Best Time to Buy and Sell Stock II medium

Problem Statement

You are given an array prices where prices[i] is the price of a given stock on the ith day.

Find the maximum profit you can achieve. You may complete as many transactions as you like (i.e., buy one and sell one share of the stock multiple times).

Note: You may not engage in multiple transactions simultaneously (i.e., you must sell the stock before you buy again).

Example 1:

Input: prices = [7,1,5,3,6,4] Output: 7 Explanation: Buy on day 2 (price = 1) and sell on day 3 (price = 5), profit = 5-1 = 4. Then buy on day 4 (price = 3) and sell on day 5 (price = 6), profit = 6-3 = 3. Total profit is 4 + 3 = 7.

Example 2:

Input: prices = [1,2,3,4,5] Output: 4 Explanation: Buy on day 1 (price = 1) and sell on day 5 (price = 5), profit = 5-1 = 4. Total profit is 4.

Steps:

The key to solving this problem efficiently is to realize that we can accumulate profit by identifying all the peaks and valleys in the price array. We don't need to find the absolute minimum and maximum; instead, we simply look for opportunities where the price increases from one day to the next. The total profit is the sum of all these individual gains.

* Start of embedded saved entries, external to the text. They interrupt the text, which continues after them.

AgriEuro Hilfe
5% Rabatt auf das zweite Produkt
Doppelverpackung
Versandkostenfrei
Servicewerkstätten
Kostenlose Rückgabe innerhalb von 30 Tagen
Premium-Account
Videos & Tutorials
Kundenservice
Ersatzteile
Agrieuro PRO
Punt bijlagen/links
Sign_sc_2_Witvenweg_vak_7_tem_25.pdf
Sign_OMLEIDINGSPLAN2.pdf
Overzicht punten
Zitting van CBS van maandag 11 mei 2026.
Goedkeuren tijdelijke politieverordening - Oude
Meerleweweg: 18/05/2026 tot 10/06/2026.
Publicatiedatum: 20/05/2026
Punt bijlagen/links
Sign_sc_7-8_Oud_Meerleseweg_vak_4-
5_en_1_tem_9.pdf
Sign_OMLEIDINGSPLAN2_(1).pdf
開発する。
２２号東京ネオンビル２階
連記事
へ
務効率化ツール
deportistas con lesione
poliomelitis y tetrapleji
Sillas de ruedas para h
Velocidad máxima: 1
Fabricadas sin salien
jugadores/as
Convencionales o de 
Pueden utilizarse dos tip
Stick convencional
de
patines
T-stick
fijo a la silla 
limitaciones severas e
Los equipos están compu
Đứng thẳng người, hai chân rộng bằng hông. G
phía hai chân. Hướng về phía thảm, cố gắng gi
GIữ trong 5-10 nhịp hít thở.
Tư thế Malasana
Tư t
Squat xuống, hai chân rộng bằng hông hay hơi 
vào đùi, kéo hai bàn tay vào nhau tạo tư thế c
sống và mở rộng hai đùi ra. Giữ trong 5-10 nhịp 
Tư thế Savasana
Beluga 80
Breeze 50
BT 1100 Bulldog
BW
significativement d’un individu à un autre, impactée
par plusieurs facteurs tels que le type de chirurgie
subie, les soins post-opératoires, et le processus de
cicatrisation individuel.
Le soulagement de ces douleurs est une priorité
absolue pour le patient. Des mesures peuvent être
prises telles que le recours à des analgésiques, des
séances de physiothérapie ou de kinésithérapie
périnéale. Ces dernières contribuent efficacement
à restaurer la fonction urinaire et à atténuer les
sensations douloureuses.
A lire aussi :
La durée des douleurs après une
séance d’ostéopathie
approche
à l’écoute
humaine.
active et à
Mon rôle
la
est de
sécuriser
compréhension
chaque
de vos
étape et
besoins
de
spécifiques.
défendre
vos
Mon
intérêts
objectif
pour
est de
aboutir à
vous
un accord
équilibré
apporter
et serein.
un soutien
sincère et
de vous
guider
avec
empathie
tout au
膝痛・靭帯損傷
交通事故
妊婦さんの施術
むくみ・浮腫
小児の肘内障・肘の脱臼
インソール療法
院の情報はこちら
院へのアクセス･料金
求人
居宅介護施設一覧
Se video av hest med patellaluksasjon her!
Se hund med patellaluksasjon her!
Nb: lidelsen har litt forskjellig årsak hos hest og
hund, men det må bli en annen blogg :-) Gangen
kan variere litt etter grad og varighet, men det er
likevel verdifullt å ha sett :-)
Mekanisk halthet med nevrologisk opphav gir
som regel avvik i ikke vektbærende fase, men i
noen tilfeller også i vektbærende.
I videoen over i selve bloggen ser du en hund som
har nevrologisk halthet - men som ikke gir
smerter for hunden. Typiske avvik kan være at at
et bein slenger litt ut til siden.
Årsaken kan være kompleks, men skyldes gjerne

  1. Iterate through the prices: We'll traverse the prices array from left to right.
  2. Identify price increases: For each day, we check if the price is higher than the price on the previous day.
  3. Accumulate profit: If the price is higher, we add the difference (the profit) to our total profit.

Explanation:

This approach is greedy because at each step, we are making the locally optimal choice (selling when the price increases). It's proven that this greedy approach yields the globally optimal solution for this problem. We are essentially summing up all the positive differences between consecutive days. This approach avoids the need for complex dynamic programming or other advanced algorithms.

Code:

def maxProfit(prices):
    """
    Calculates the maximum profit from stock transactions.

    Args:
        prices: A list of stock prices on consecutive days.

    Returns:
        The maximum profit achievable.
    """
    max_profit = 0
    for i in range(1, len(prices)):
        if prices[i] > prices[i - 1]:
            max_profit += prices[i] - prices[i - 1]
    return max_profit

Complexity:

  • Time Complexity: O(n), where n is the number of prices in the input array. We iterate through the array once.
  • Space Complexity: O(1). We use only a constant amount of extra space to store the max_profit variable.